Saved entries:
##############################
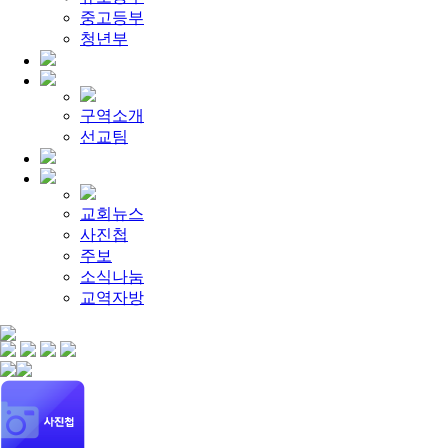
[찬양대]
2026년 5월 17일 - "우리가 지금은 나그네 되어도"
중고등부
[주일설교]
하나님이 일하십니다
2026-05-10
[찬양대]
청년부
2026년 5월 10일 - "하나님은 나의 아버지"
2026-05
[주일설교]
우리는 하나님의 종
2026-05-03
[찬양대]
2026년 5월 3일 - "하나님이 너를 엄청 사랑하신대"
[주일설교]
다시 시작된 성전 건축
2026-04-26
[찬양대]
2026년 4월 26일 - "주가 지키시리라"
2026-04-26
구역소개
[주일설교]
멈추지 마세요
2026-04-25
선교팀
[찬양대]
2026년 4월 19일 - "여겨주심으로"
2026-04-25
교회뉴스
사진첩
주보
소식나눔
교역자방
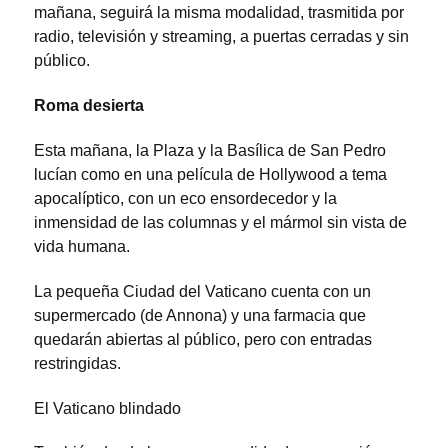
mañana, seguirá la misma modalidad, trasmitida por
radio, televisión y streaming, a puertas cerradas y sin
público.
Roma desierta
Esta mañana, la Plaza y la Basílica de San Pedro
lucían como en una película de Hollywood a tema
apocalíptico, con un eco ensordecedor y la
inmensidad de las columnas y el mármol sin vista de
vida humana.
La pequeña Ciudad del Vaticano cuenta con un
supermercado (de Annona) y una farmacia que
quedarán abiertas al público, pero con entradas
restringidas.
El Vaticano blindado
##############################
EXERCISE INSTRUCTIONS> The expected output is an exact retyping of the lines from the line with "2026년 5월 17일" through the last line of the data, with both ends kept and the pictures dropped.

RESPONSE BELOW>
2026년 5월 17일 - "우리가 지금은 나그네 되어도"
중고등부
[주일설교]
하나님이 일하십니다
2026-05-10
[찬양대]
청년부
2026년 5월 10일 - "하나님은 나의 아버지"
2026-05
[주일설교]
우리는 하나님의 종
2026-05-03
[찬양대]
2026년 5월 3일 - "하나님이 너를 엄청 사랑하신대"
[주일설교]
다시 시작된 성전 건축
2026-04-26
[찬양대]
2026년 4월 26일 - "주가 지키시리라"
2026-04-26
구역소개
[주일설교]
멈추지 마세요
2026-04-25
선교팀
[찬양대]
2026년 4월 19일 - "여겨주심으로"
2026-04-25
교회뉴스
사진첩
주보
소식나눔
교역자방
mañana, seguirá la misma modalidad, trasmitida por
radio, televisión y streaming, a puertas cerradas y sin
público.
Roma desierta
Esta mañana, la Plaza y la Basílica de San Pedro
lucían como en una película de Hollywood a tema
apocalíptico, con un eco ensordecedor y la
inmensidad de las columnas y el mármol sin vista de
vida humana.
La pequeña Ciudad del Vaticano cuenta con un
supermercado (de Annona) y una farmacia que
quedarán abiertas al público, pero con entradas
restringidas.
El Vaticano blindado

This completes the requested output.